Le ver Echinococcus multilocularis est devenu un parasite commun dans la faune de l'ouest canadien, selon des chercheurs.

Photo : Radio-Canada

L’échinococcose alvéolaire, une maladie parasitaire transmise par les coyotes et les chiens, continue de gagner du terrain en Alberta. La province recense le plus grand nombre de cas en Amérique du Nord.

Le professeur en maladies infectieuses à l’Université de l’Alberta Stan Houston a répertorié 17 cas entre 2013 et 2020 dans un article publié récemment dans la revue scientifique American Journal of Tropical Medicine And Hygiene. Un patient est mort des suites d’une intervention chirurgicale liée à la maladie.

L’incidence étant faible, le Dr Houston ne veut pas parler de croissance exponentielle, mais appelle à la vigilance. 

S’il y a une chose que la COVID-19 nous a rappelée, c’est que les maladies provenant des animaux peuvent être très importantes et que nous devrions plus nous intéresser à ce qu’il se passe dans l'écosystème , souligne-t-il.

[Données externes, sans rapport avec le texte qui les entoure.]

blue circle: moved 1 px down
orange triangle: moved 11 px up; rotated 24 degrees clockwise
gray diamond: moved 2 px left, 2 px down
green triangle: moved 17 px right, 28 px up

Nous devrions y prêter plus d’attention.

Une citation de :Stan Houston, professeur en maladies infectieuses à l’Université de l’Alberta

L’échinococcose est un ver solitaire plat qui infeste l’organisme des canidés. Les œufs du parasite se retrouvent dans les excréments des coyotes et des chiens.

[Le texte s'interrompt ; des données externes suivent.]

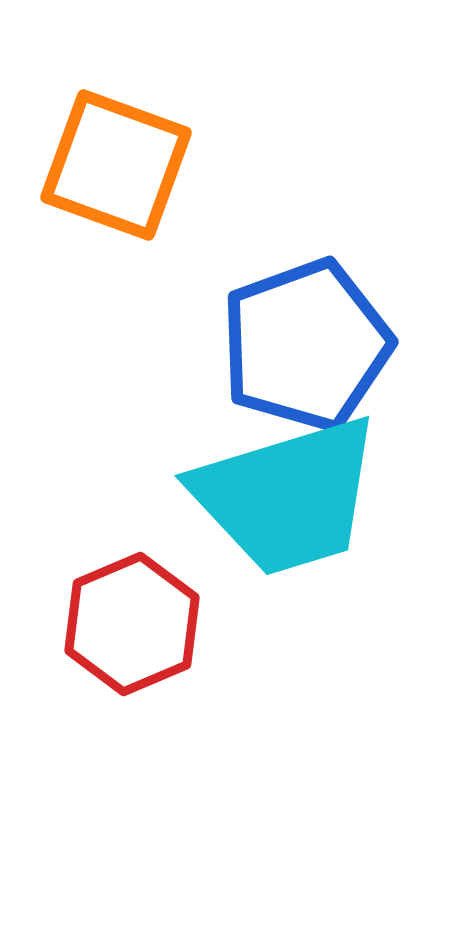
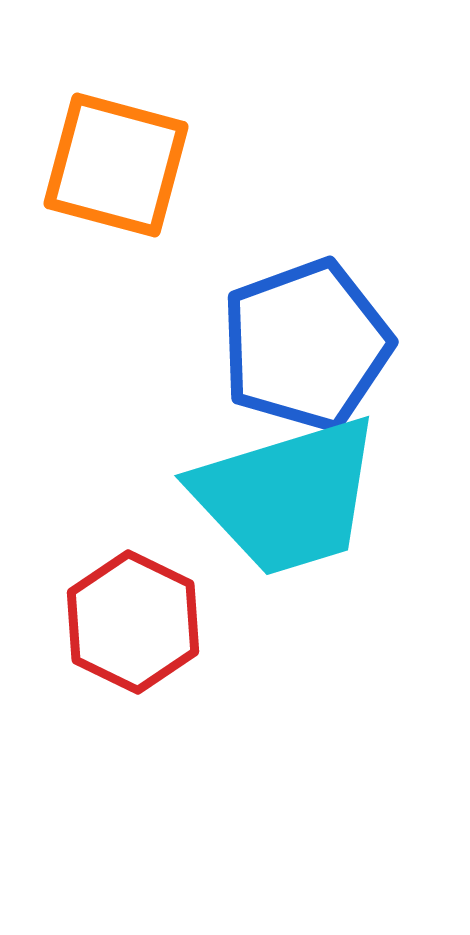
orange square: rotated 5 degrees counterclockwise
red hexagon: moved 1 px right, 2 px up; rotated 11 degrees counterclockwise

Les êtres humains pourraient ensuite les ingérer en caressant leur animal ou en mangeant des fruits souillés et non lavés.

Un panneau dans un parc de Calgary, en mars 2021, demandant aux passants de faire attention aux coyotes.

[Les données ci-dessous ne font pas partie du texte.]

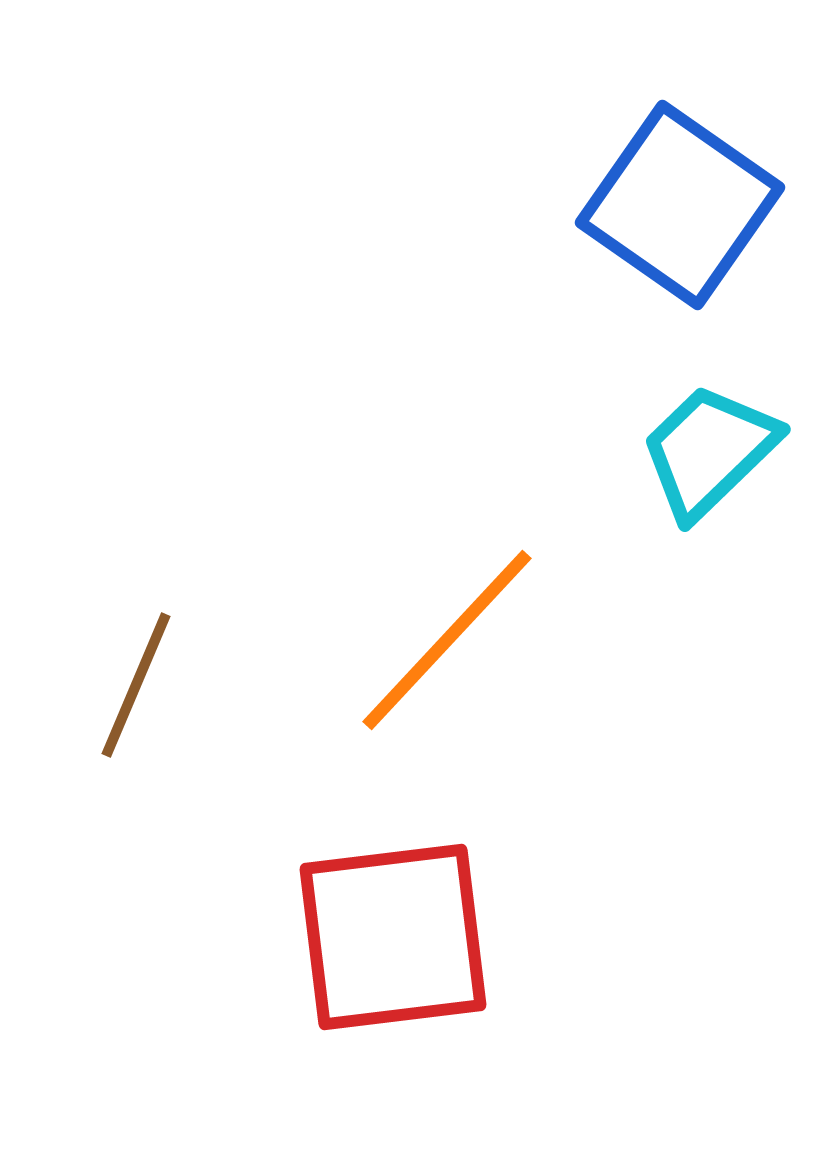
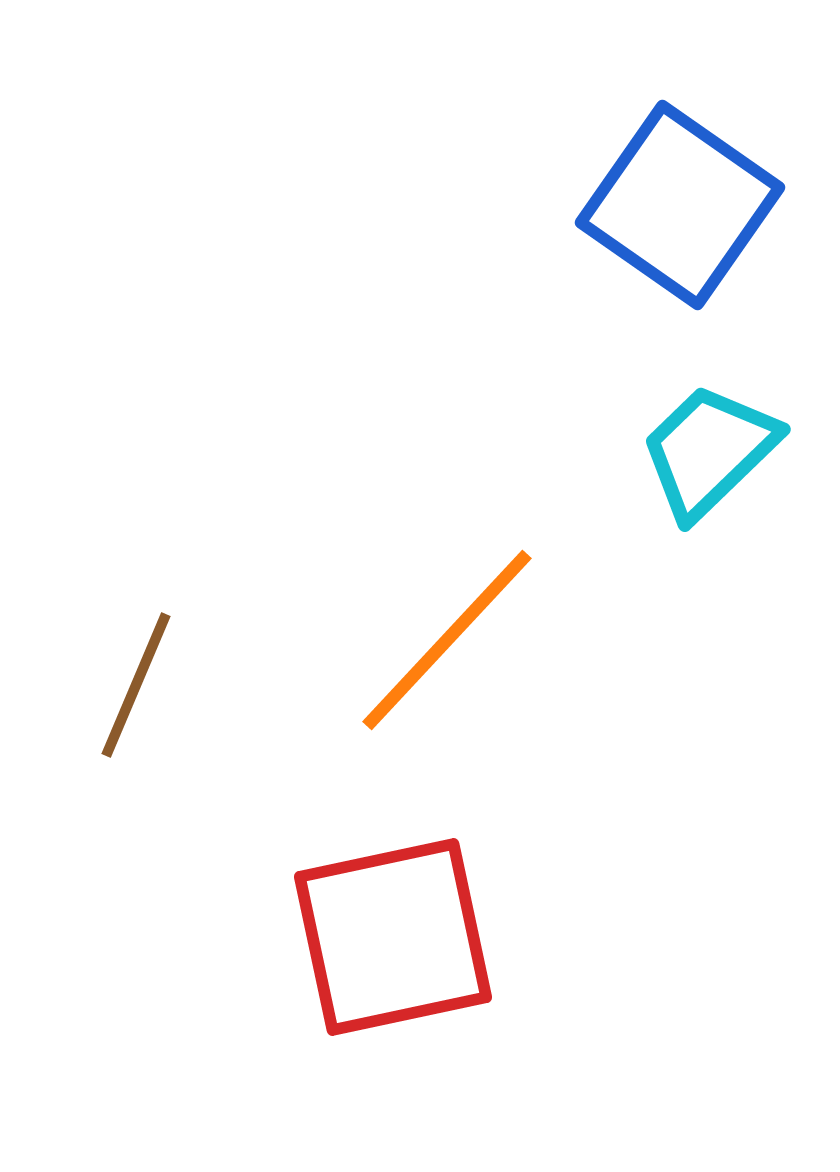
red square: rotated 5 degrees counterclockwise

Les coyotes sont de plus en plus présents dans les villes comme Calgary et Edmonton.

Photo : Radio-Canada / Axel Tardieu

La présence grandissante de coyotes dans les villes albertaines pourrait expliquer en partie pourquoi l’Alberta a répertorié autant de cas. Des études ont montré que jusqu’à 60 % des coyotes urbains étaient porteurs de la souche européenne et plus virulente du ver.

Stan Houston souligne aussi que l’intérêt des vétérinaires et des infectiologues albertains pour cette maladie est aussi un facteur de diagnostic plus important.

Un diagnostic difficile

La sensibilisation doit cependant continuer, selon lui. Les radiologues devraient être mieux informés ainsi que les pathologistes , affirme-t-il.

La moitié des cas répertoriés en Alberta ont été trouvés par accident. Les symptômes tels que grosseur sur le foie, perte de poids, douleurs et jaunisse s’apparentent à ceux d’un cancer. La maladie peut incuber plusieurs années.

Stan Houston est assis à son bureau devant son ordinateur.

Selon le professeur de l'Université de l'Alberta Stan Houston, la maladie se manifeste plus facilement chez les personnes en déficience immunitaire.

Photo : Radio-Canada / Ariel Fournier

Le professeur prévoit de réexaminer des cas de maladies du foie non cancéreuses pour voir s’il pourrait y avoir plus d'occurrences de l'échinococcose alvéolaire mal diagnostiquée.

Il recommande toutefois aux Albertains de ne pas paniquer, mais d’observer plus scrupuleusement les règles d’hygiène en place, comme de bien laver ses fruits et légumes, surtout si des coyotes fréquentent nos potagers et de se laver les mains après avoir caressé son chien.